For others, it’s simply that building with the planetarium dome, although they may not know what goes on inside. For fans of The Flaming Lips, the interior may look familiar, as it was a filming location for the band’s 1999 music video for “Race for the Prize.”
The building has been home to City Arts since the organization was founded in 1989 by a grant from the Kirkpatrick Foundation. More than two decades later, the foundation that gave the group its start, and helped it thrive over the years, has its sights on moving the organization to a more visible location in a new building.
Where once the fairgrounds was a hub of culture, with City Arts and the Oklahoma Art Center, the group’s board saw that the center of arts and culture in the city had shifted Downtown. About three years ago, they began looking seriously at options for renovating an existing building or finding available land.
“We began looking more specifically Downtown at potential buildings that might suit our purpose,” says Kirkpatrick Family Fund Director Liz Eickman. “We came to the conclusion that building a new building was the best course for us.”
County records show the foundation purchased 4.5 acres at N. Broadway Avenue and 12th Street for $3.5 million in late March. With the land secured, it will provide a site that is in good company for City Arts: Allied Arts, the Oklahoma Arts Institute and the Womb gallery are just a stone’s throw away. Now the questions are: What it will look like? How big will it be? How much will it cost?
“It’s difficult to answer that until we address some of the issues of selecting an architect and putting together some drawings where we can get a real sense of pricing,” Eickman says.
While City Arts continues to offer exhibitions and classes for adults and children, to grow and prosper it will require a customized space that fits its needs, and to accommodate things such as year-round exhibitions of local, national and international artists. Mary Ann Prior was hired as executive director in 2009 to help with the transition. Initial plans call for the new facility to open in 2015.
“With Mary Ann on board, we began the whole planning process,” Eickman says.

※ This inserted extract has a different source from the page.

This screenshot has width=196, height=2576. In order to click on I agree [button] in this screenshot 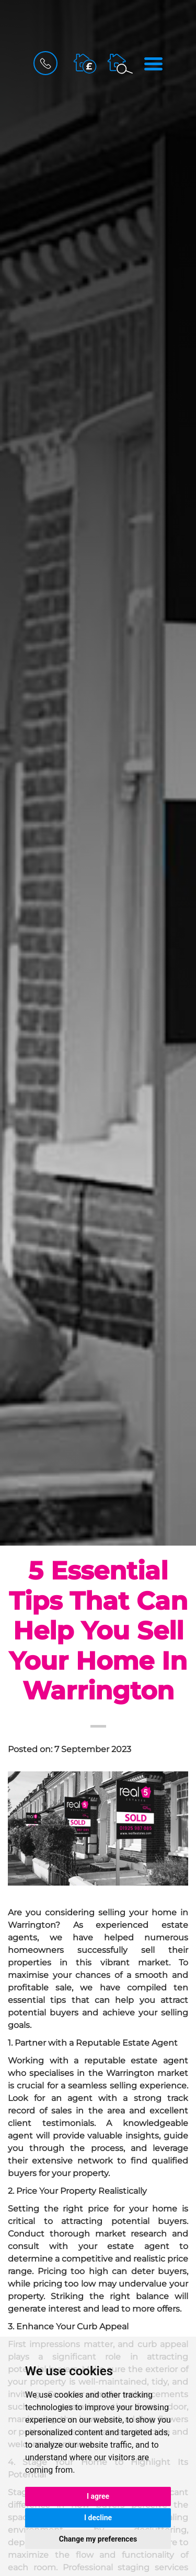 , I will do `click(98, 2496)`. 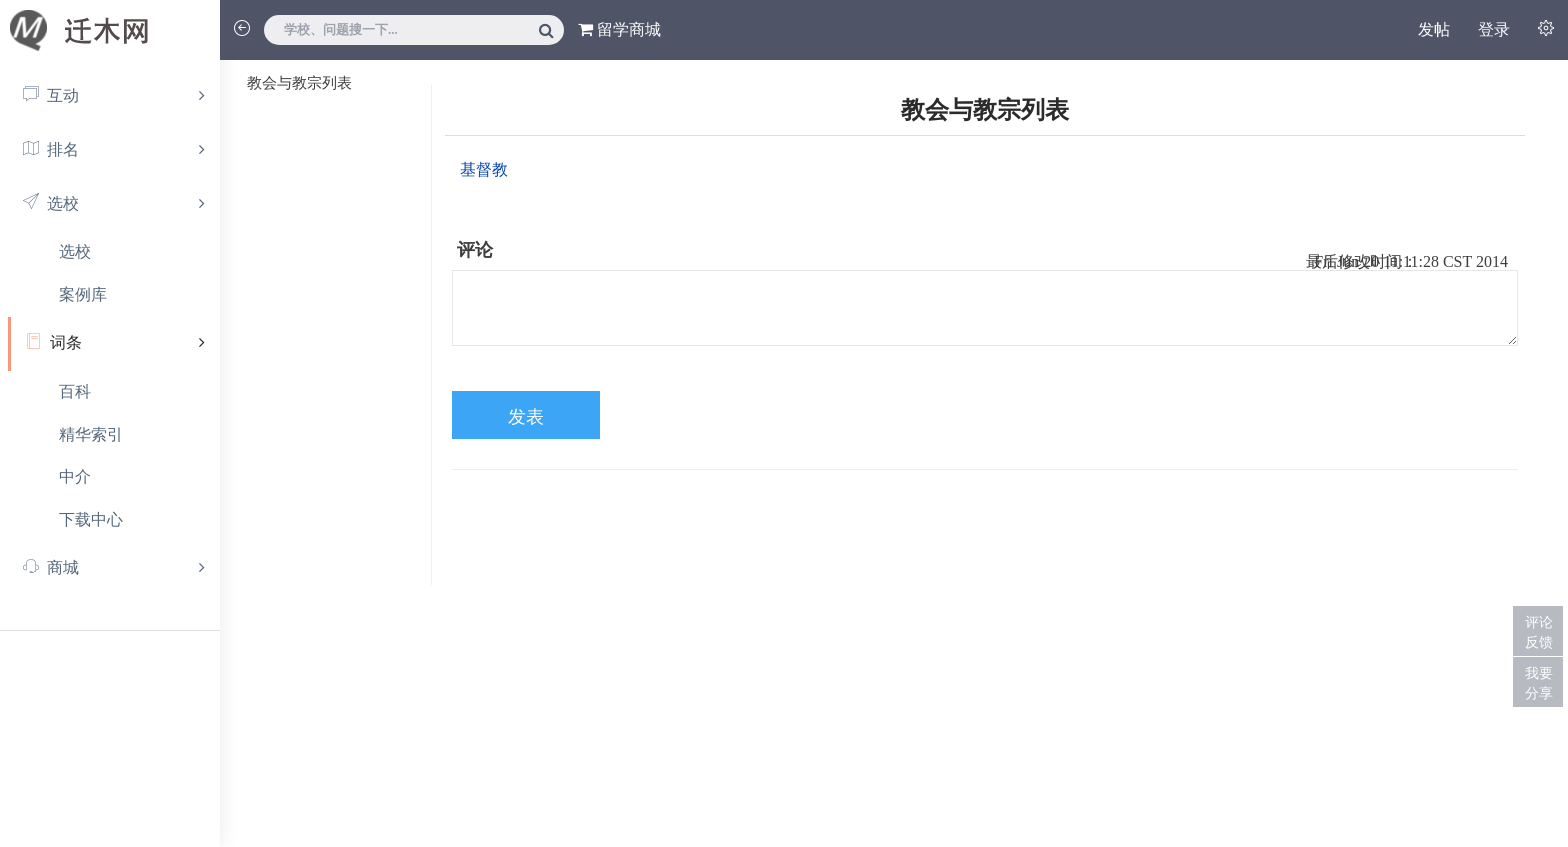 This screenshot has width=1568, height=847. I want to click on 下载中心, so click(91, 519).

Prior is a professional curator who last worked overseeing the corporate art collection of Bank of America at its offices in Europe. She says the programs and exhibitions at City Arts are top-notch, yet many have no idea it exists, have no idea where it is, or may think it is just a part of the State Fair.
“Our biggest problem at this location has been maximizing our audience. We do have some wonderful things we offer here, but attracting people to this particular place is quite challenging.”

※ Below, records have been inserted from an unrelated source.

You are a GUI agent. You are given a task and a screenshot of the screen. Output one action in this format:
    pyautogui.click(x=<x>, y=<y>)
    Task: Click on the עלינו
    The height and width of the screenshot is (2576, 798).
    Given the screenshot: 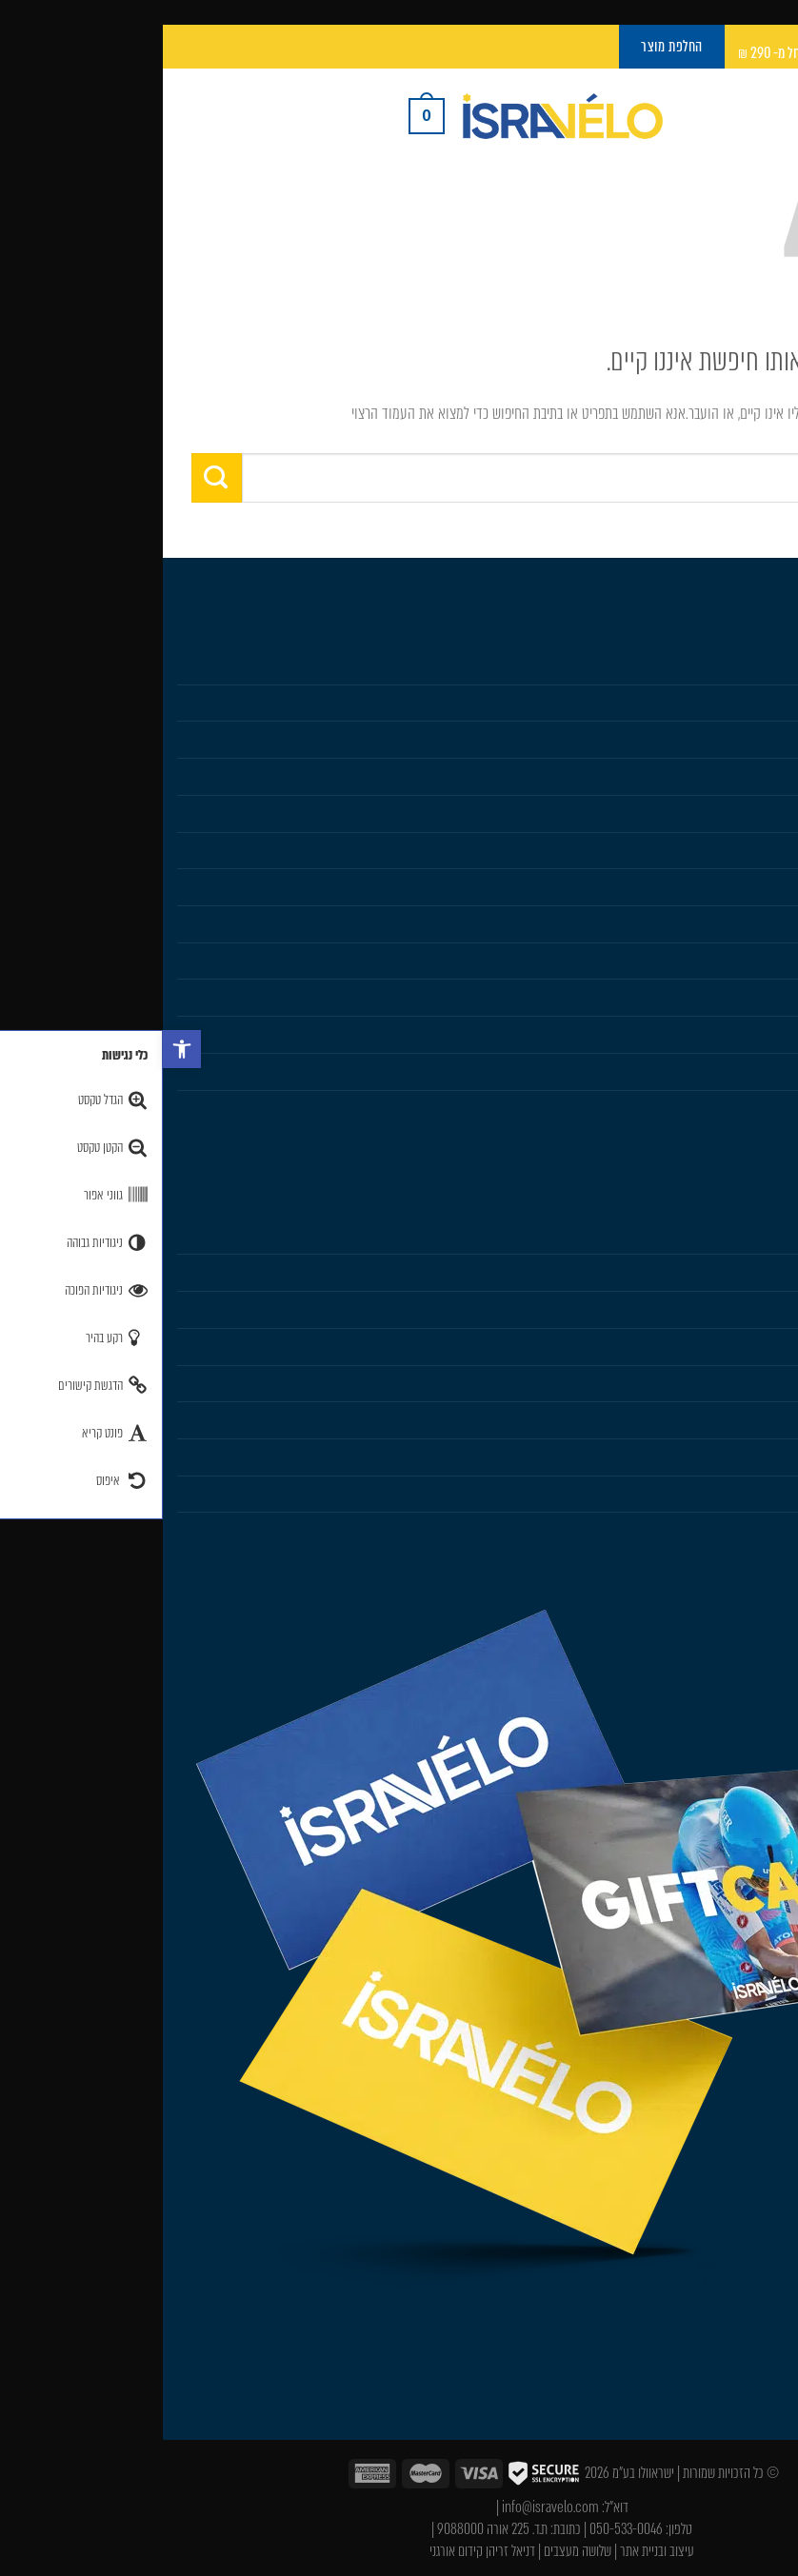 What is the action you would take?
    pyautogui.click(x=771, y=1271)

Prior says the new building likely will be between 40,000 and 50,000 square feet. The available land also will offer the potential for future growth. The current space is about 36,000 square feet.
The new spot also will be set up as a place to grab a bite to eat and drink, as Prior says plans call for a cafe and a bar.
Access and visibility also will be improved. With students and visitors coming from around the state, the site easily is accessible from Interstate 235.
“We won’t be increasing by a huge amount, but we’ll make much better use of the space that we get,” she says. “It will be more tailored to our actual needs.”